Choose Your Move: A Low-Prep Classroom Game That Builds Strategic Thinking

I love games. I learned to play gin rummy with my grandma as soon as I could hold cards (though I didn’t win a game fair and square until I was eight). Ever since, I’ve looked for ways to bring that same kind of joyful challenge into my teaching.

Recently, I came across a classroom game called Just Right, where students match math problems to a specific strategy on a bingo-style board. The goal is for students to talk through how they think, why they chose a strategy, and whether they can explain it to others. It’s a great concept, and it got me thinking... Could there be a lighter, more flexible version? One that works across content areas? One that doesn’t rely on a single correct move?

Enter: Choose Your Move.

What Is Choose Your Move?

Choose Your Move is a strategy-based game where students are given a prompt, problem, or question and asked to choose a strategy or approach they believe works best, and then explain why.

These should be strategies you’ve already introduced and named in class. Whether it's a math approach like compensation, a reading strategy like asking questions, or a writing move like combining sentences, Choose Your Move helps students apply and talk about the tools they’ve already learned.

There’s no one correct answer. Instead, the emphasis is on strategic thinking, reasoning, and communication.

Here’s how it works:

  1. The teacher shares a problem or prompt.

  2. Students decide how they want to approach it.

  3. They explain why their method makes sense and how it works.

  4. The class discusses the variety of strategies, sometimes voting on the most effective, most creative, or clearest explanations.

There are no materials required. No boards. No laminated cards. Just thinking, talking, and learning.

Why It Works: The Research Connection

Metacognitive strategies, thinking about one’s own thinking, are among the most effective ways to improve student learning outcomes (Hattie, 2009). By asking students not just to solve, but to justify their approach, Choose Your Move invites students to engage in higher-order thinking aligned with Bloom’s Taxonomy and Webb’s Depth of Knowledge.

It also mirrors the idea of “productive struggle,” that sweet spot where students wrestle with ideas just enough to construct understanding. And when students hear peers explain diverse strategies, it builds conceptual flexibility and vocabulary in ways that direct instruction often cannot.

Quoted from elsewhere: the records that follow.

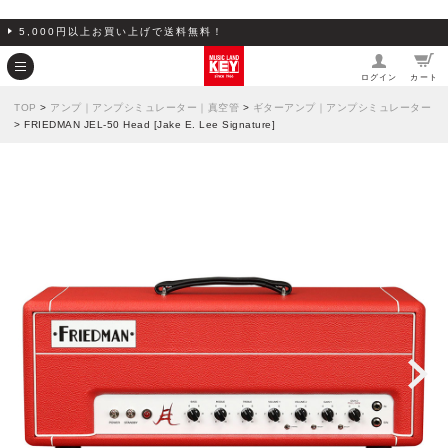
5,000円以上お買い上げで送料無料！
ログイン
カート
TOP
>
アンプ｜アンプシミュレーター｜真空管
>
ギターアンプ｜アンプシミュレーター
> FRIEDMAN JEL-50 Head [Jake E. Lee Signature]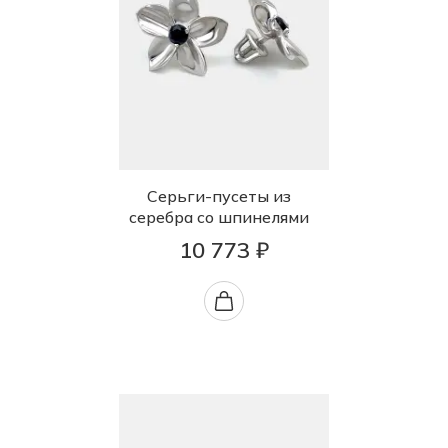
Серьги-пусеты из
серебра со шпинелями
10 773 ₽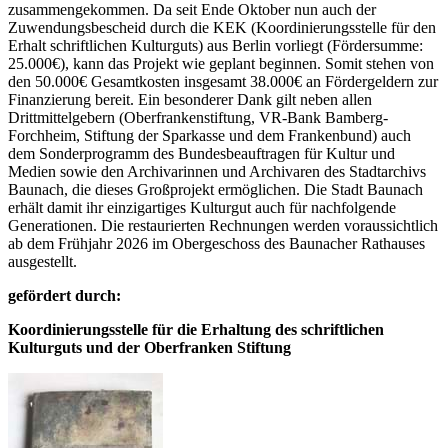
zusammengekommen. Da seit Ende Oktober nun auch der
Zuwendungsbescheid durch die KEK (Koordinierungsstelle für den
Erhalt schriftlichen Kulturguts) aus Berlin vorliegt (Fördersumme:
25.000€), kann das Projekt wie geplant beginnen. Somit stehen von
den 50.000€ Gesamtkosten insgesamt 38.000€ an Fördergeldern zur
Finanzierung bereit. Ein besonderer Dank gilt neben allen
Drittmittelgebern (Oberfrankenstiftung, VR-Bank Bamberg-
Forchheim, Stiftung der Sparkasse und dem Frankenbund) auch
dem Sonderprogramm des Bundesbeauftragen für Kultur und
Medien sowie den Archivarinnen und Archivaren des Stadtarchivs
Baunach, die dieses Großprojekt ermöglichen. Die Stadt Baunach
erhält damit ihr einzigartiges Kulturgut auch für nachfolgende
Generationen. Die restaurierten Rechnungen werden voraussichtlich
ab dem Frühjahr 2026 im Obergeschoss des Baunacher Rathauses
ausgestellt.
gefördert durch:
Koordinierungsstelle für die Erhaltung des schriftlichen
Kulturguts und der Oberfranken Stiftung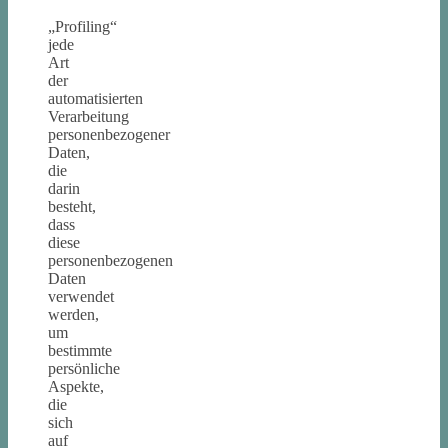
„Profiling“
jede
Art
der
automatisierten
Verarbeitung
personenbezogener
Daten,
die
darin
besteht,
dass
diese
personenbezogenen
Daten
verwendet
werden,
um
bestimmte
persönliche
Aspekte,
die
sich
auf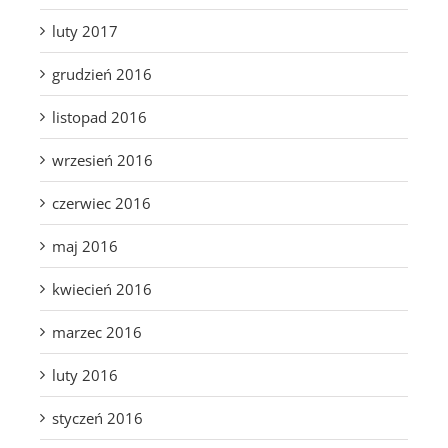
luty 2017
grudzień 2016
listopad 2016
wrzesień 2016
czerwiec 2016
maj 2016
kwiecień 2016
marzec 2016
luty 2016
styczeń 2016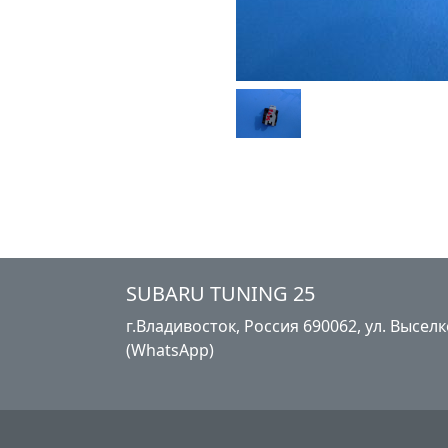
SUBARU TUNING 25
г.Владивосток, Россия​ ‎690062, ул. Высе
(WhatsApp)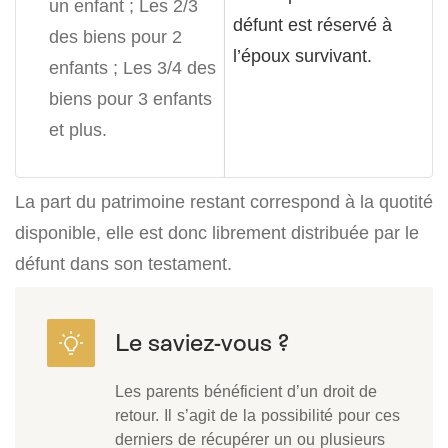
un enfant ;
Les 2/3
défunt est réservé à
des biens pour 2
l’époux survivant.
enfants ;
Les 3/4 des
biens pour 3 enfants
et plus.
La part du patrimoine restant correspond à la quotité
disponible, elle est donc librement distribuée par le
défunt dans son testament.
Les parents bénéficient d’un droit de
retour. Il s’agit de la possibilité pour ces
derniers de récupérer un ou plusieurs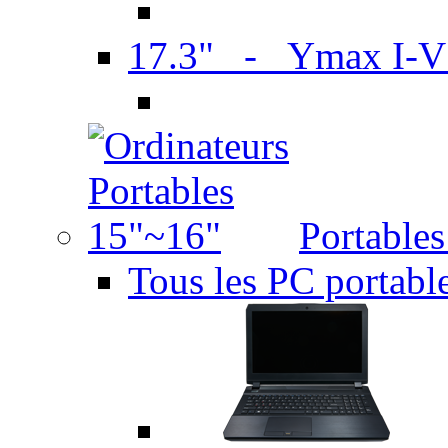
17.3" - Ymax I-
Portable
Tous les PC portabl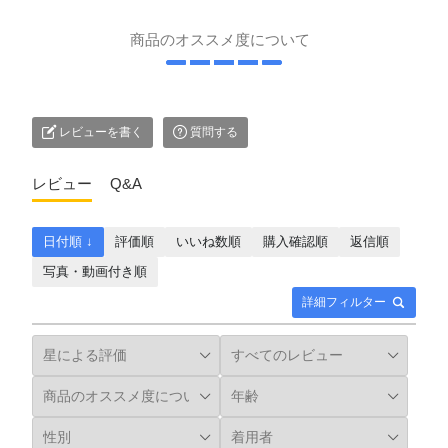
商品のオススメ度について
レビューを書く
質問する
レビュー
Q&A
日付順 ↓
評価順
いいね数順
購入確認順
返信順
写真・動画付き順
詳細フィルター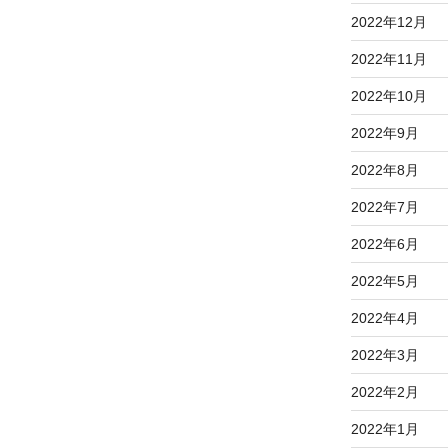
2022年12月
2022年11月
2022年10月
2022年9月
2022年8月
2022年7月
2022年6月
2022年5月
2022年4月
2022年3月
2022年2月
2022年1月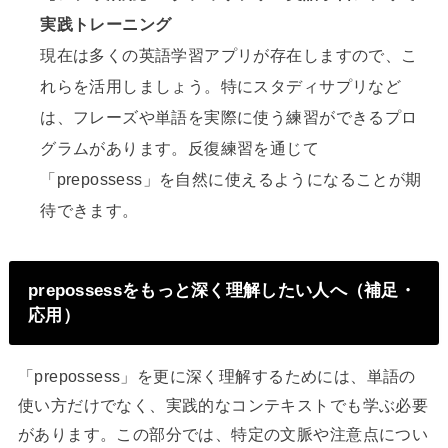
実践トレーニング
現在は多くの英語学習アプリが存在しますので、こ
れらを活用しましょう。特にスタディサプリなど
は、フレーズや単語を実際に使う練習ができるプロ
グラムがあります。反復練習を通じて
「prepossess」を自然に使えるようになることが期
待できます。
prepossessをもっと深く理解したい人へ（補足・
応用）
「prepossess」を更に深く理解するためには、単語の
使い方だけでなく、実践的なコンテキストでも学ぶ必要
があります。この部分では、特定の文脈や注意点につい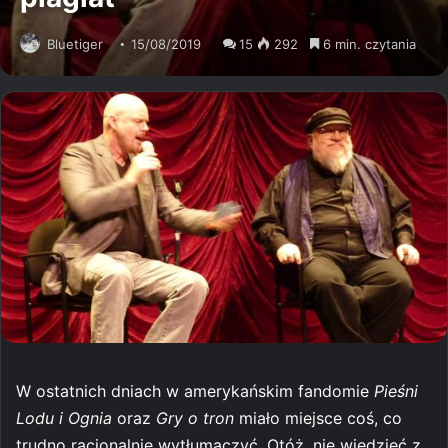
Bluetiger
15/08/2019
15
292
6 min. czytania
W ostatnich dniach w amerykańskim fandomie
Pieśni
Lodu i Ognia
oraz
Gry o tron
miało miejsce coś, co
trudno racjonalnie wytłumaczyć. Otóż, nie wiedzieć z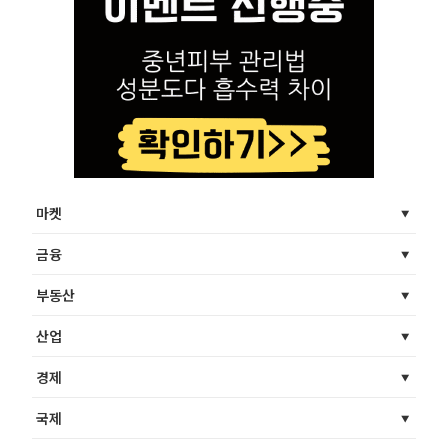
마켓
금융
부동산
산업
경제
국제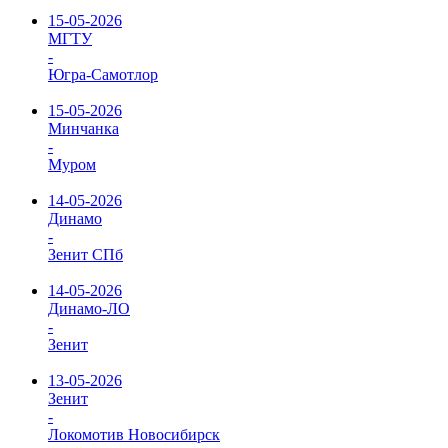
15-05-2026
МГТУ
-
Югра-Самотлор
15-05-2026
Минчанка
-
Муром
14-05-2026
Динамо
-
Зенит СПб
14-05-2026
Динамо-ЛО
-
Зенит
13-05-2026
Зенит
-
Локомотив Новосибирск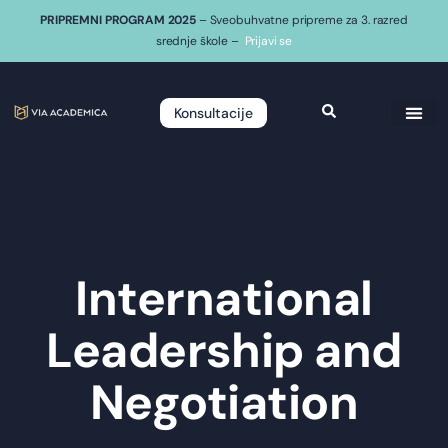
PRIPREMNI PROGRAM 2025
– Sveobuhvatne pripreme za 3. razred
srednje škole –
Prijavi se
Konsultacije
International
Leadership and
Negotiation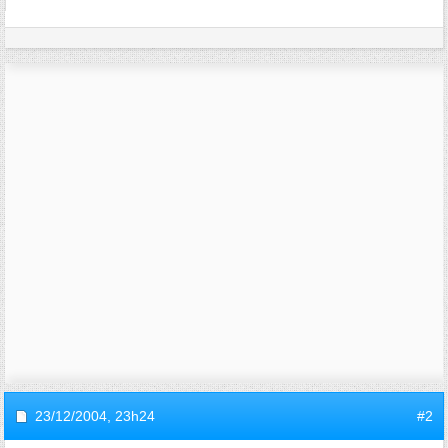
23/12/2004,
23h24
#2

Practical Examples Across Disciplines

The beauty of Choose Your Move is that it works in nearly any subject area:

Math

Prompt: “What’s the best way to solve 49 × 25?”

Possible student moves:

  • Break 25 into 20 + 5 (Distributive Property)

  • Multiply 50 × 25 and subtract 25 (Compensation)

  • Use the standard algorithm or an area model

English Language Arts

Prompt: Fix and improve: “The dog barked. It was loud.”

Possible student moves:

  • Combine sentences: “The dog barked loudly.”

  • Use more vivid verbs: “The dog let out a booming bark.”

  • Add detail/context: “The dog barked loudly when it saw a squirrel.”

Social Studies

Prompt: “Why did colonists seek independence?”

Possible student moves:

  • Talk about unfair taxes (Cause & Effect)

  • Compare to modern protests (Compare & Contrast)

  • Use evidence from primary sources

Science

Prompt: “Why do penguins huddle together?”

Possible student moves:

  • Explain with adaptation

  • Describe energy conservation

  • Use ecosystem behavior

Implementing It Tomorrow

You can launch Choose Your Move tomorrow as a:

  • Warm-up: Pose one question and do a strategy share.

  • Exit ticket: Which strategy did you use today, and why?

  • Group discussion: Each team shares their “move” and reasoning.

To increase engagement:

  • Let students vote for the “most creative,” “most efficient,” or “best explained” strategy.

  • Rotate roles: explainer, challenger, note-taker.

  • Create a class “strategy wall” with favorite moves and when to use them.

Final Thoughts

What makes Choose Your Move so valuable is its balance between student autonomy and academic rigor. It’s a tool that honors multiple ways of thinking while building students’ capacity to explain, justify, and revise their approach. Plus, by framing learning as a collaborative game, it brings the joy and engagement of play into the classroom, making deep thinking feel like a challenge students want to take on.